Quando o objetivo de Robert é alcançado – a nova Vera está pronta – ela (ou ele) é a responsável por matar-lhe com um tiro certeiro. Também é assim para Quixote. Sua projeção de identidade ideal, seu projeto de vida, sua caminhada como cavaleiro é quem o surpreende e, dando-lhe um lampejo de lembrança da vida anterior, o mata subitamente. As obras de tais personagens são seus algozes.


LOS RELOJES BLANDOS

Como no quadro de Dalí, a memória funciona como representação de um passado inatingível. Os relógios derretidos da pintura mostram como a passagem do tempo deixa tudo deformado – Quixote esqueceu-se de sua razão e a volta ao conhecimento lhe tirou a vida. Sua memória, personificada em Sancho Pança, era deformada e montava um jegue, ao passo que ele próprio, significando a “loucura” montava um cavalo.

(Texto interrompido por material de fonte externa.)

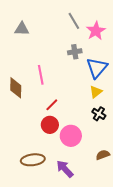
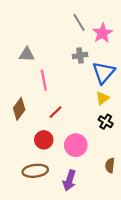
gray triangle: (22, 29) -> (27, 54), moved
brown diamond: (16, 88) -> (19, 109), moved, turned 35
red circle: (50, 125) -> (44, 140), moved
brown semicircle: (103, 155) -> (110, 165), turned -64
purple arrow: (65, 169) -> (69, 180), turned -120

O personagem de Cervantes, bem como ele próprio, desprezou a lembrança e construiu o passado que quis. O excêntrico Dalí representou a memória como algo persistente que insiste em nos fazer reviver o passado, mas que o deforma com o correr dos ponteiros. O obsessivo Robert, de Almodóvar, é o homem que não quer abdicar de sua lembrança, por isso reconstrói a memória em um protótipo oco de significado. Três autores espanhóis – Cervantes, Salvador Dalí e Almodóvar – criaram três personagens – Quixote, Dalí personagem e Dr. Robert – que tentaram retratar o que a memória lhes lembrava – uma vida de cavalaria apreendida dos livros, a noção da passagem do tempo e da deformação do vivido e a mulher perdida, em um corpo qualquer. As três obras explicitam, portanto, a mesma máxima – a memória é a representação de um passado que não existe mais e, portanto, é inatingível.